Many researchers have suggested that the greater robusticity and resultant strength of Neandertal femora, compared with those of modern humans, is due to extended use while foraging and hunting. This is known as the mobility hypothesis. This study examines that hypothesis by examining skeletal features and ranging behaviors in a large sample of living primates to determine if use equates with greater robusticity. Results will inform the fields of anthropology, primatology, orthopedics, engineering, and quantitative genetics. The study also impacts understanding of the femur's mechanical environment, which could aid the development of hip prosthetics. Furthermore, this study improves understanding of the correlation between genetics and femoral morphology, and promotes interdisciplinarity between engineering and social sciences.

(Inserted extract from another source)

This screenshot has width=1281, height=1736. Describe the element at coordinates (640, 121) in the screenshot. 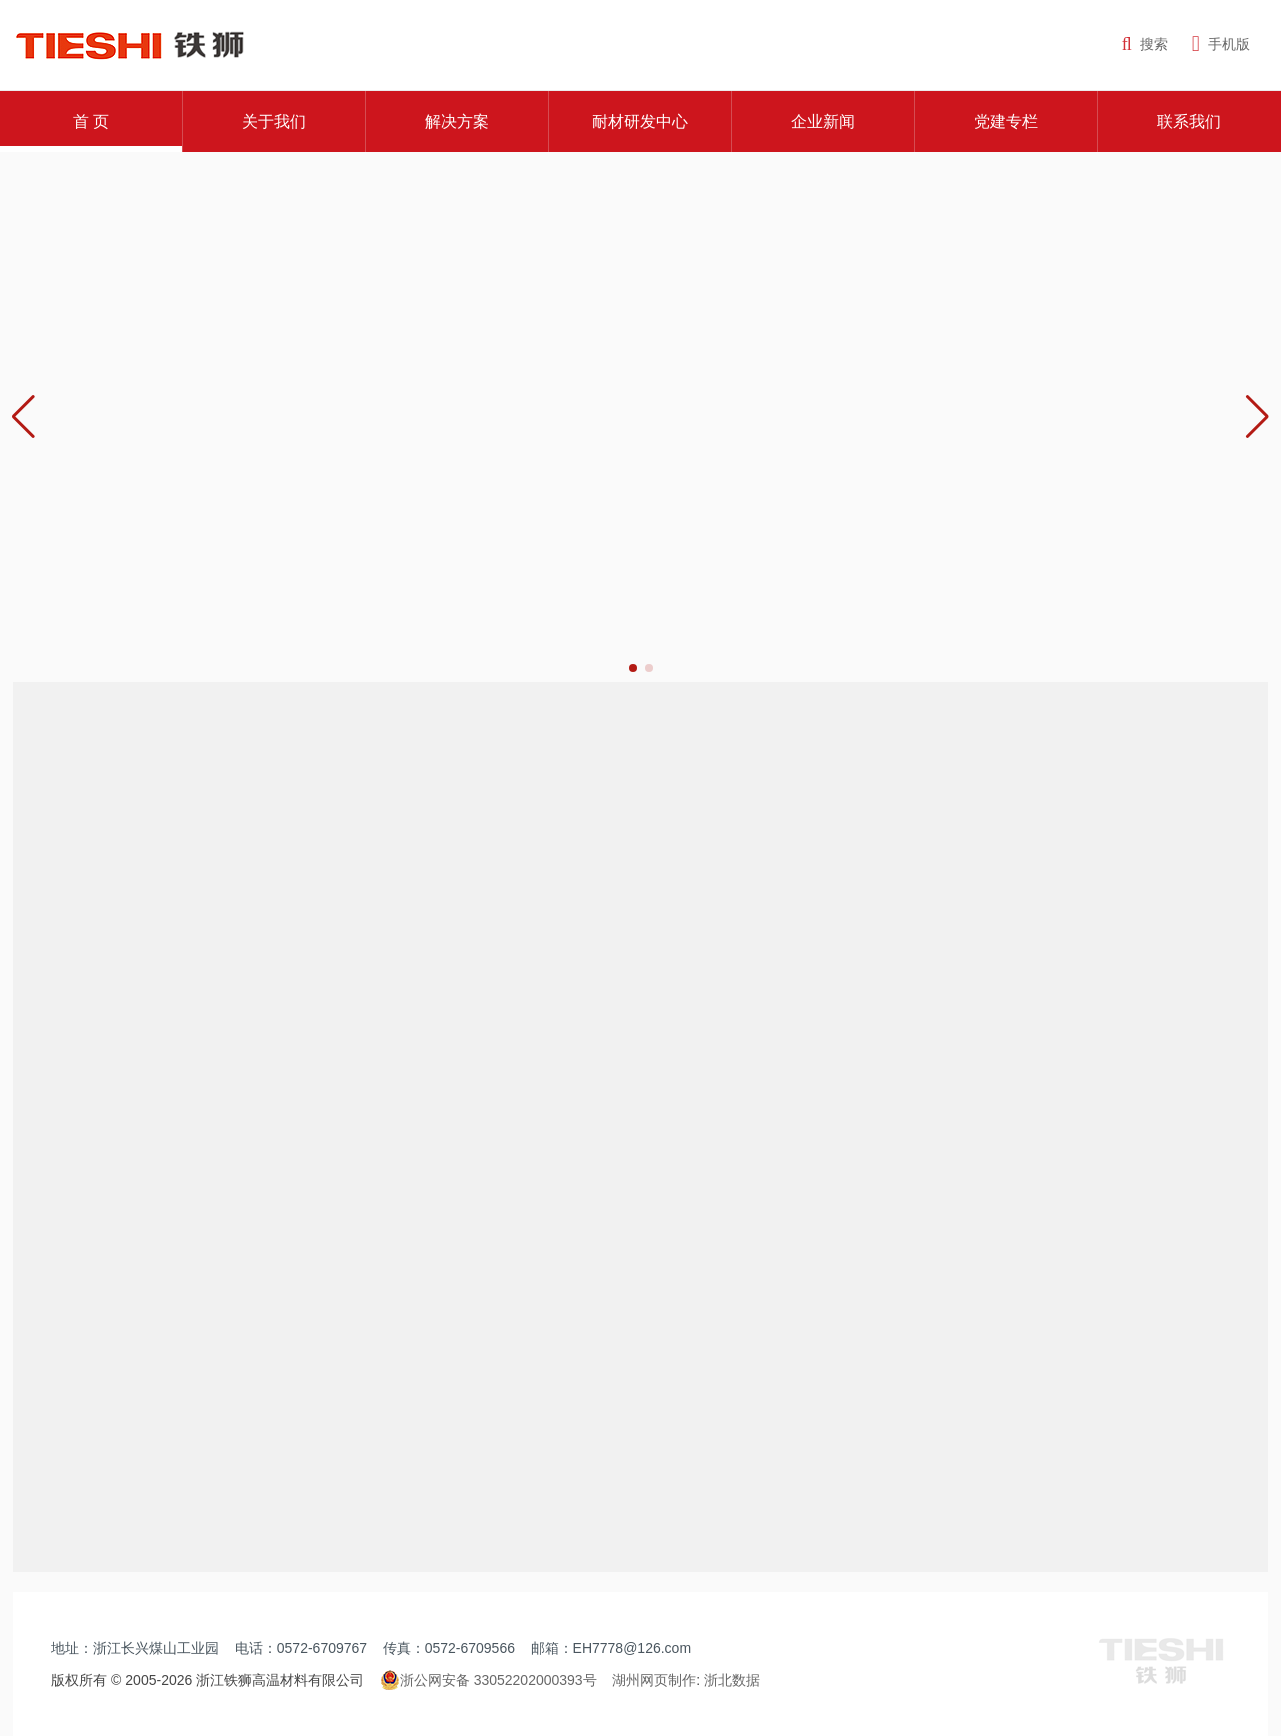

The Neanderthal femur differs from that of recent modern humans in four ways that suggest it is more robust, or biomechanically stronger: it is more curved, has thicker bone, a round rather than elliptical shaft, and a smaller neck-shaft angle. These differences may be explained by the mobility hypothesis. Due to subsistence strategies relying heavily on the exploitation of animal resources, Neanderthals may have been traveling farther than modern humans in search of food, and would thus be loading their lower limbs to a greater extent. This study tests the mobility hypothesis using a three phase approach. The first phase establishes a comparative basis relating mobility to femoral skeletal features in 35 species of living primates with documented ranging behavior, using a method that will produce and disseminate hundreds of computerized 3D surface models. The second phase analyzes the degree to which key skeletal features are heritable or environmentally produced using 21 strains of inbred laboratory mice totaling 413 individuals. The final phase explores the strength of complete Neanderthal and modern human femora within each species' particular anatomical context, using an engineering technique (finite element analysis) designed to investigate how complex structures respond to loads, and include the impact of realistic muscle and hip joint reaction forces.

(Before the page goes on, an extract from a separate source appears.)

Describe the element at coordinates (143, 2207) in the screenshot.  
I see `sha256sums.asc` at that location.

Thanks to funding from NSF, we were able to travel to and access primate skeletal collections from four museums across the country and abroad. This allowed us to create over 400 3-dimensional surface models of primate long bones from four genera of primates including macaques, guenons, tamarins, and baboons. Once our analyses are complete, the data gathered from the surface scans will inform us about the correlation between bone shape and ranging behavior, information relevant to the fields of primatology, osteology, anthropology, and others. These surface models will be entered into a database with access granted to other researchers dependent upon museum policies and restrictions. Computer models of a Neanderthal and modern human femur were created and several experiments modeling human walking were performed. Results from these experiments lead us to conclude that muscles play a significant role in the femur’s bending behavior. Muscles reduce the overall amount of femoral bending during walking, and also shift the bending direction through the shaft of the bone from side-to-side to front-to-back. These results are beneficial to anyone working with finite element analysis, especially those using this method for application to biological structures. Furthermore, although the Neanderthal femur is typically described as being stronger than the human femur, our results indicate the opposite. In each experiment, the human femur model experienced less stress than the Neanderthal femur, which indicates that humans are as well or better adapted as Neanderthals to walking long distances on level terrain, a finding that will impact our understanding of differences in lifestyle between Neanderthals and modern humans. In addition to allowing us to compare Neanderthal and modern humans specifically, this study improves our general understanding of the biomechanical environment of the femur during walking, a potentially important contribution to the field of orthopedics. The computer models created during this project will be uploaded to the BioMesh website (www.BioMesh.org) for use by other researchers interested in femoral biomechanics. The creation of these computer models is one of the most time consuming processes involved in modeling experiments, therefore sharing of resources and dissemination of previously constructed models with increasingly sophisticated morphology should be a great asset to others involved in this field.